Please filter the data down to the lines that include the word "Business" and copy them.

*** GIVEN RECORDS Section Begins ***

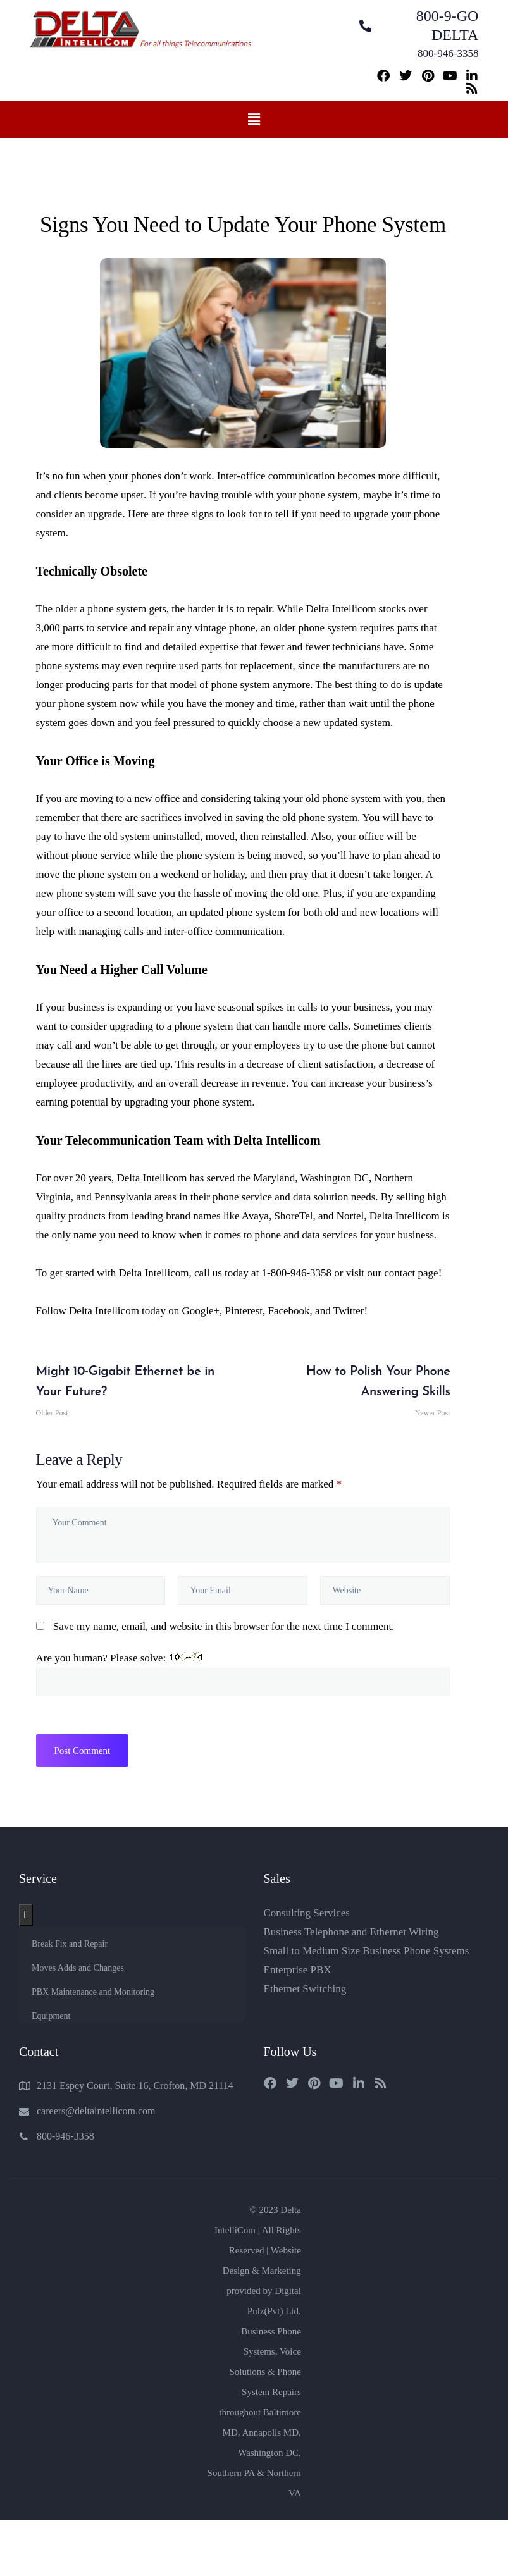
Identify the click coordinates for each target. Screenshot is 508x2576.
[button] (253, 120)
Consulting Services (307, 1913)
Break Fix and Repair (70, 1944)
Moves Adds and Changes (78, 1968)
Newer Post (349, 1389)
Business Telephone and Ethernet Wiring (351, 1932)
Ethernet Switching (305, 1989)
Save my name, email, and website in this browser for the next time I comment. (224, 1626)
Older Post (136, 1389)
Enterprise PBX (297, 1970)
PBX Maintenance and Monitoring (93, 1992)
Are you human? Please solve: (243, 1674)
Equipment (51, 2016)
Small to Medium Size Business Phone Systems (366, 1951)
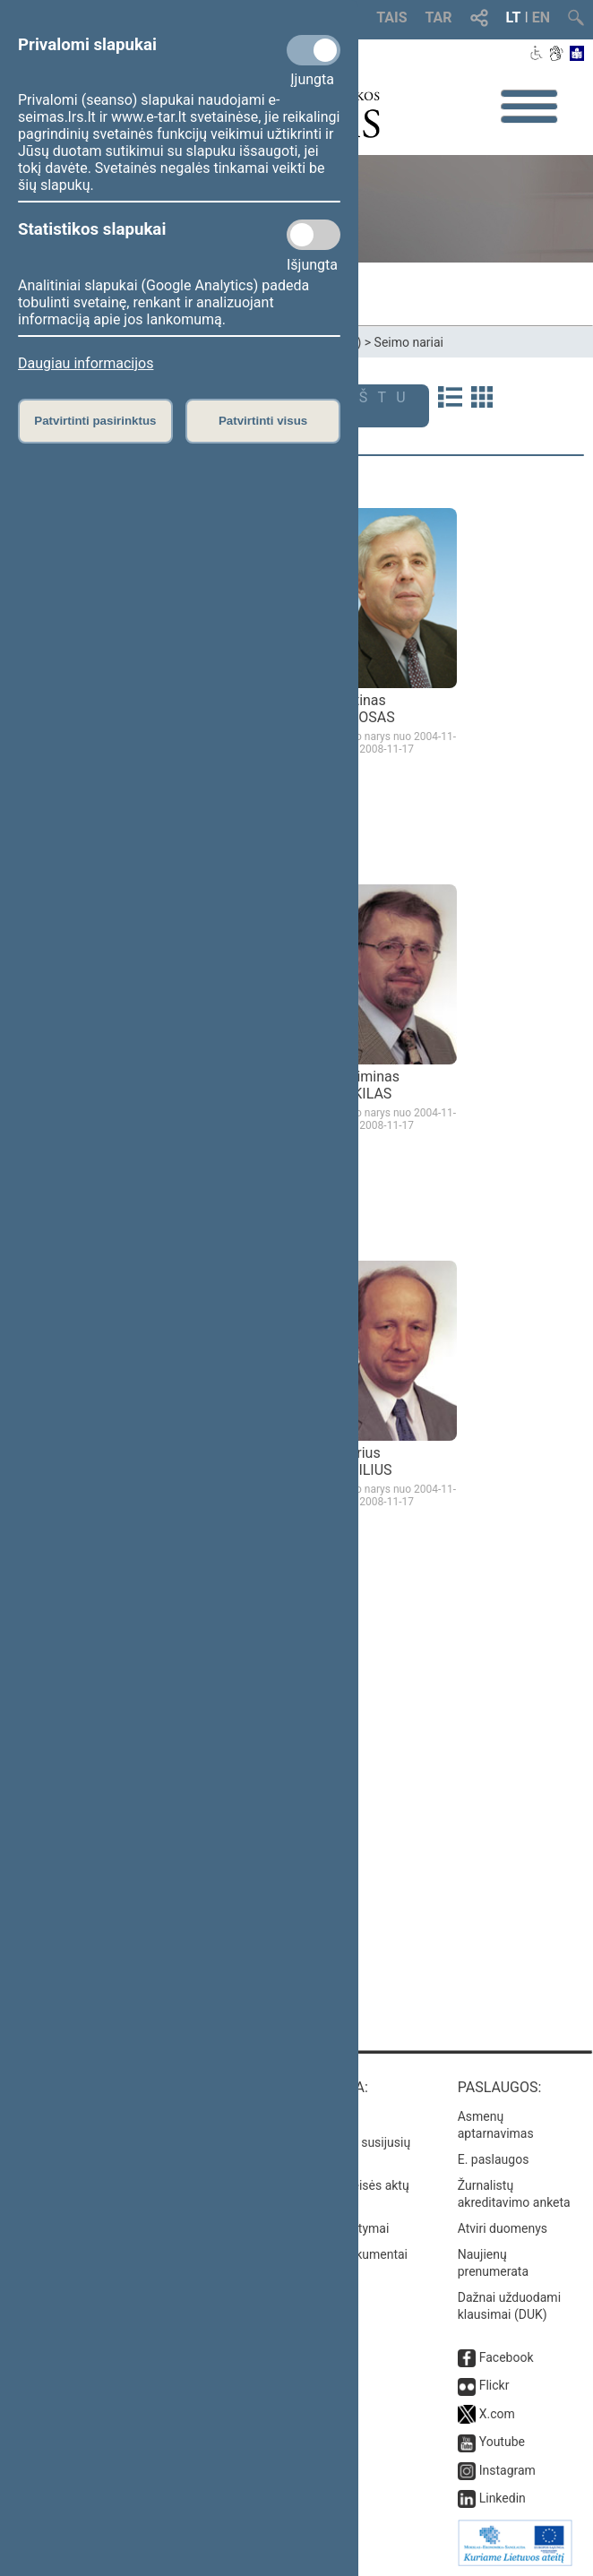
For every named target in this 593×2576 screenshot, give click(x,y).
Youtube (502, 2441)
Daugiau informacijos (85, 363)
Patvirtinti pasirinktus (95, 420)
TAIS (391, 17)
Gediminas (365, 1085)
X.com (497, 2414)
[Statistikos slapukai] (313, 235)
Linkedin (502, 2498)
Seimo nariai (408, 342)
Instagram (507, 2470)
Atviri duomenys (502, 2228)
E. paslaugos (493, 2159)
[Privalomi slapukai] (313, 50)
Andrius (361, 1461)
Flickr (494, 2385)
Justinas (363, 709)
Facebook (506, 2357)
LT (513, 17)
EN (541, 17)
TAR (438, 17)
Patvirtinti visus (263, 420)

*** GIVEN RECORDS Section Ends ***

(WRITTEN ANSWER)
Business Telephone and Ethernet Wiring (351, 1932)
Small to Medium Size Business Phone Systems (366, 1951)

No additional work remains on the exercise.